= Work to complete =
Nothing in the entries may be altered; copy them in full.

Data excerpts:
◆ ◆ ◆

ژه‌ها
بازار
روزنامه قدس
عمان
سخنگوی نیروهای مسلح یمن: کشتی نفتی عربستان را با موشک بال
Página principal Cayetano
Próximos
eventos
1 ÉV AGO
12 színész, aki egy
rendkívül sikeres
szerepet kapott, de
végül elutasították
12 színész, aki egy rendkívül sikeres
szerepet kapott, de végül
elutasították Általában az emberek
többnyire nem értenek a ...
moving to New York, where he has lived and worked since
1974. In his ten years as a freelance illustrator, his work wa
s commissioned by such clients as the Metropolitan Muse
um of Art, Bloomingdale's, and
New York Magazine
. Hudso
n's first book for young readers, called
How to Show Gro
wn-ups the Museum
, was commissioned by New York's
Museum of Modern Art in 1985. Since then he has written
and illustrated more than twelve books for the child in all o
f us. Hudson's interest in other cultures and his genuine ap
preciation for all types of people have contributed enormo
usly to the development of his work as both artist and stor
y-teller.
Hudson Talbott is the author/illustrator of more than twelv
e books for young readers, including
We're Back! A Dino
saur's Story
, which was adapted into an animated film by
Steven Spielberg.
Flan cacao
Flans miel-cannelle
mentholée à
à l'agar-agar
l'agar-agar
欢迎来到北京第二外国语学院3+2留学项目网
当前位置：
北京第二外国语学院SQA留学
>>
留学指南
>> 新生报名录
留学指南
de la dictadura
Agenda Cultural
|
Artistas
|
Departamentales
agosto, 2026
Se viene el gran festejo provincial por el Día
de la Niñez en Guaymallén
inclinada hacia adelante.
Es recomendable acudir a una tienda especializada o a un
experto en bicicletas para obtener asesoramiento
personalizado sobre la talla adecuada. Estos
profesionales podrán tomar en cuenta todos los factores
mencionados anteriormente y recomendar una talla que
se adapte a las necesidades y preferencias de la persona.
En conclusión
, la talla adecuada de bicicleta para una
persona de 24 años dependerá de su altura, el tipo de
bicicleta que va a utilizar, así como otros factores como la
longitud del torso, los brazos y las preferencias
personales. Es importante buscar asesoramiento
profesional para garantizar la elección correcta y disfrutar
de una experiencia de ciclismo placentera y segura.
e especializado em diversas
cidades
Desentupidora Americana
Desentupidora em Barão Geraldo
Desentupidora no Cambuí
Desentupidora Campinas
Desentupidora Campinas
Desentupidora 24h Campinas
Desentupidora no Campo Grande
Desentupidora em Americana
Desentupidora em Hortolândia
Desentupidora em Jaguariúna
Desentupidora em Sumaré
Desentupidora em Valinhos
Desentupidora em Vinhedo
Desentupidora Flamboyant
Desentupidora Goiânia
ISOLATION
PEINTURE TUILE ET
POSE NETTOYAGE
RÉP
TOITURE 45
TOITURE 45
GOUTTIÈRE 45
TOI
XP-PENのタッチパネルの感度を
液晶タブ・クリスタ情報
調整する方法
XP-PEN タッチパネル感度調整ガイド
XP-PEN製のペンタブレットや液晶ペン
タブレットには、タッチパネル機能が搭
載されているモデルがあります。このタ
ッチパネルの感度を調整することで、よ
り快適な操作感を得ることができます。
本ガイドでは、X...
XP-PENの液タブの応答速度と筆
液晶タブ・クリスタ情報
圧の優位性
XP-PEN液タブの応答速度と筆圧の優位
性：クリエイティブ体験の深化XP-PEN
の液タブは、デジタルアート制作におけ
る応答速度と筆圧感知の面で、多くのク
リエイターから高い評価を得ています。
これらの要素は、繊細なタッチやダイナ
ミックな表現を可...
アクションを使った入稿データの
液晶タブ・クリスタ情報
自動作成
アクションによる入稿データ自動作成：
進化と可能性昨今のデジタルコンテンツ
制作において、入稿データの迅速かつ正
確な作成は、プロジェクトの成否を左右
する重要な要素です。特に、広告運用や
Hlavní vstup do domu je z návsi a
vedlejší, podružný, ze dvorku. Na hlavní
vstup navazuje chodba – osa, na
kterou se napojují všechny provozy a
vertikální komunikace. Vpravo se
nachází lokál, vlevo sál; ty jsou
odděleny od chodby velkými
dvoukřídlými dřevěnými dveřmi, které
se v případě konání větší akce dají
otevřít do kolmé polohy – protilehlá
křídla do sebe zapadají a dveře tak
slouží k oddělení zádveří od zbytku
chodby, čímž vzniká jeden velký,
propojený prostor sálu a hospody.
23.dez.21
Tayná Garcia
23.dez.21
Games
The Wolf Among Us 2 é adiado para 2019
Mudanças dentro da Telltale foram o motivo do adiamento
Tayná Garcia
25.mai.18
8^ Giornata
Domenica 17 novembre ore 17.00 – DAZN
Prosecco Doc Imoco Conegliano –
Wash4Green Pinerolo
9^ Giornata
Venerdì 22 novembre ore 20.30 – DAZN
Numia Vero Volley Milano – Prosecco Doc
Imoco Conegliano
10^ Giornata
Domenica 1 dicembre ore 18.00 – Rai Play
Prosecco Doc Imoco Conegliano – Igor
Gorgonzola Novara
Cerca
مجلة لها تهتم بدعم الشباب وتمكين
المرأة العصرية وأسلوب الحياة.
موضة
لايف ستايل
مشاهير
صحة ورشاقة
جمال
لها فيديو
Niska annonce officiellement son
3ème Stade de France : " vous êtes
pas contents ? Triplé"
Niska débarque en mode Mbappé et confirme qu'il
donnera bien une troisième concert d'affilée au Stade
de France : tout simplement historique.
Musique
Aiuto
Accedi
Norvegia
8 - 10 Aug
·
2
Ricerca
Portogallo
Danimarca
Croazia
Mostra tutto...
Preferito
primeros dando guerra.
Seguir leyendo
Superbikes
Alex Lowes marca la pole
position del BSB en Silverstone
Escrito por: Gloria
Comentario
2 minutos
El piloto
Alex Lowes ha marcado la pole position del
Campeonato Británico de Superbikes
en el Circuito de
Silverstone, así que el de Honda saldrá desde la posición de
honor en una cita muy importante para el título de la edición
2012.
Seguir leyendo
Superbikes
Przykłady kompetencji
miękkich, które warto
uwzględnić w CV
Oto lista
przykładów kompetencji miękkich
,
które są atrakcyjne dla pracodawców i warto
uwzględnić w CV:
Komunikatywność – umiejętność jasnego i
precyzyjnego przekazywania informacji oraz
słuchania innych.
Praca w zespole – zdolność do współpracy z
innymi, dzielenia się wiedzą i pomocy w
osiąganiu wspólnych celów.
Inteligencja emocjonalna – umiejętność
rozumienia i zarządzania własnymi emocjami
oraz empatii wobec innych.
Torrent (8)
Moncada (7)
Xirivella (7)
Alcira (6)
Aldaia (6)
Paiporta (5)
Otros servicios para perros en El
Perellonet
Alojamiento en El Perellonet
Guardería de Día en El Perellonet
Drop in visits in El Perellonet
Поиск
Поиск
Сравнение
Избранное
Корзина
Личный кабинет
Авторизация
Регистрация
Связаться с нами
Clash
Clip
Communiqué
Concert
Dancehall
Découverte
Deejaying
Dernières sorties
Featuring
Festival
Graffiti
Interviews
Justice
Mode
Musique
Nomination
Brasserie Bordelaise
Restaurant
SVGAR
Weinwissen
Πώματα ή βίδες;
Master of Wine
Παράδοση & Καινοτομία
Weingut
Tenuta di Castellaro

◆ ◆ ◆

= Written reply =
ژه‌ها
بازار
روزنامه قدس
عمان
سخنگوی نیروهای مسلح یمن: کشتی نفتی عربستان را با موشک بال
Página principal Cayetano
Próximos
eventos
1 ÉV AGO
12 színész, aki egy
rendkívül sikeres
szerepet kapott, de
végül elutasították
12 színész, aki egy rendkívül sikeres
szerepet kapott, de végül
elutasították Általában az emberek
többnyire nem értenek a ...
moving to New York, where he has lived and worked since
1974. In his ten years as a freelance illustrator, his work wa
s commissioned by such clients as the Metropolitan Muse
um of Art, Bloomingdale's, and
New York Magazine
. Hudso
n's first book for young readers, called
How to Show Gro
wn-ups the Museum
, was commissioned by New York's
Museum of Modern Art in 1985. Since then he has written
and illustrated more than twelve books for the child in all o
f us. Hudson's interest in other cultures and his genuine ap
preciation for all types of people have contributed enormo
usly to the development of his work as both artist and stor
y-teller.
Hudson Talbott is the author/illustrator of more than twelv
e books for young readers, including
We're Back! A Dino
saur's Story
, which was adapted into an animated film by
Steven Spielberg.
Flan cacao
Flans miel-cannelle
mentholée à
à l'agar-agar
l'agar-agar
欢迎来到北京第二外国语学院3+2留学项目网
当前位置：
北京第二外国语学院SQA留学
>>
留学指南
>> 新生报名录
留学指南
de la dictadura
Agenda Cultural
|
Artistas
|
Departamentales
agosto, 2026
Se viene el gran festejo provincial por el Día
de la Niñez en Guaymallén
inclinada hacia adelante.
Es recomendable acudir a una tienda especializada o a un
experto en bicicletas para obtener asesoramiento
personalizado sobre la talla adecuada. Estos
profesionales podrán tomar en cuenta todos los factores
mencionados anteriormente y recomendar una talla que
se adapte a las necesidades y preferencias de la persona.
En conclusión
, la talla adecuada de bicicleta para una
persona de 24 años dependerá de su altura, el tipo de
bicicleta que va a utilizar, así como otros factores como la
longitud del torso, los brazos y las preferencias
personales. Es importante buscar asesoramiento
profesional para garantizar la elección correcta y disfrutar
de una experiencia de ciclismo placentera y segura.
e especializado em diversas
cidades
Desentupidora Americana
Desentupidora em Barão Geraldo
Desentupidora no Cambuí
Desentupidora Campinas
Desentupidora Campinas
Desentupidora 24h Campinas
Desentupidora no Campo Grande
Desentupidora em Americana
Desentupidora em Hortolândia
Desentupidora em Jaguariúna
Desentupidora em Sumaré
Desentupidora em Valinhos
Desentupidora em Vinhedo
Desentupidora Flamboyant
Desentupidora Goiânia
ISOLATION
PEINTURE TUILE ET
POSE NETTOYAGE
RÉP
TOITURE 45
TOITURE 45
GOUTTIÈRE 45
TOI
XP-PENのタッチパネルの感度を
液晶タブ・クリスタ情報
調整する方法
XP-PEN タッチパネル感度調整ガイド
XP-PEN製のペンタブレットや液晶ペン
タブレットには、タッチパネル機能が搭
載されているモデルがあります。このタ
ッチパネルの感度を調整することで、よ
り快適な操作感を得ることができます。
本ガイドでは、X...
XP-PENの液タブの応答速度と筆
液晶タブ・クリスタ情報
圧の優位性
XP-PEN液タブの応答速度と筆圧の優位
性：クリエイティブ体験の深化XP-PEN
の液タブは、デジタルアート制作におけ
る応答速度と筆圧感知の面で、多くのク
リエイターから高い評価を得ています。
これらの要素は、繊細なタッチやダイナ
ミックな表現を可...
アクションを使った入稿データの
液晶タブ・クリスタ情報
自動作成
アクションによる入稿データ自動作成：
進化と可能性昨今のデジタルコンテンツ
制作において、入稿データの迅速かつ正
確な作成は、プロジェクトの成否を左右
する重要な要素です。特に、広告運用や
Hlavní vstup do domu je z návsi a
vedlejší, podružný, ze dvorku. Na hlavní
vstup navazuje chodba – osa, na
kterou se napojují všechny provozy a
vertikální komunikace. Vpravo se
nachází lokál, vlevo sál; ty jsou
odděleny od chodby velkými
dvoukřídlými dřevěnými dveřmi, které
se v případě konání větší akce dají
otevřít do kolmé polohy – protilehlá
křídla do sebe zapadají a dveře tak
slouží k oddělení zádveří od zbytku
chodby, čímž vzniká jeden velký,
propojený prostor sálu a hospody.
23.dez.21
Tayná Garcia
23.dez.21
Games
The Wolf Among Us 2 é adiado para 2019
Mudanças dentro da Telltale foram o motivo do adiamento
Tayná Garcia
25.mai.18
8^ Giornata
Domenica 17 novembre ore 17.00 – DAZN
Prosecco Doc Imoco Conegliano –
Wash4Green Pinerolo
9^ Giornata
Venerdì 22 novembre ore 20.30 – DAZN
Numia Vero Volley Milano – Prosecco Doc
Imoco Conegliano
10^ Giornata
Domenica 1 dicembre ore 18.00 – Rai Play
Prosecco Doc Imoco Conegliano – Igor
Gorgonzola Novara
Cerca
مجلة لها تهتم بدعم الشباب وتمكين
المرأة العصرية وأسلوب الحياة.
موضة
لايف ستايل
مشاهير
صحة ورشاقة
جمال
لها فيديو
Niska annonce officiellement son
3ème Stade de France : " vous êtes
pas contents ? Triplé"
Niska débarque en mode Mbappé et confirme qu'il
donnera bien une troisième concert d'affilée au Stade
de France : tout simplement historique.
Musique
Aiuto
Accedi
Norvegia
8 - 10 Aug
·
2
Ricerca
Portogallo
Danimarca
Croazia
Mostra tutto...
Preferito
primeros dando guerra.
Seguir leyendo
Superbikes
Alex Lowes marca la pole
position del BSB en Silverstone
Escrito por: Gloria
Comentario
2 minutos
El piloto
Alex Lowes ha marcado la pole position del
Campeonato Británico de Superbikes
en el Circuito de
Silverstone, así que el de Honda saldrá desde la posición de
honor en una cita muy importante para el título de la edición
2012.
Seguir leyendo
Superbikes
Przykłady kompetencji
miękkich, które warto
uwzględnić w CV
Oto lista
przykładów kompetencji miękkich
,
które są atrakcyjne dla pracodawców i warto
uwzględnić w CV:
Komunikatywność – umiejętność jasnego i
precyzyjnego przekazywania informacji oraz
słuchania innych.
Praca w zespole – zdolność do współpracy z
innymi, dzielenia się wiedzą i pomocy w
osiąganiu wspólnych celów.
Inteligencja emocjonalna – umiejętność
rozumienia i zarządzania własnymi emocjami
oraz empatii wobec innych.
Torrent (8)
Moncada (7)
Xirivella (7)
Alcira (6)
Aldaia (6)
Paiporta (5)
Otros servicios para perros en El
Perellonet
Alojamiento en El Perellonet
Guardería de Día en El Perellonet
Drop in visits in El Perellonet
Поиск
Поиск
Сравнение
Избранное
Корзина
Личный кабинет
Авторизация
Регистрация
Связаться с нами
Clash
Clip
Communiqué
Concert
Dancehall
Découverte
Deejaying
Dernières sorties
Featuring
Festival
Graffiti
Interviews
Justice
Mode
Musique
Nomination
Brasserie Bordelaise
Restaurant
SVGAR
Weinwissen
Πώματα ή βίδες;
Master of Wine
Παράδοση & Καινοτομία
Weingut
Tenuta di Castellaro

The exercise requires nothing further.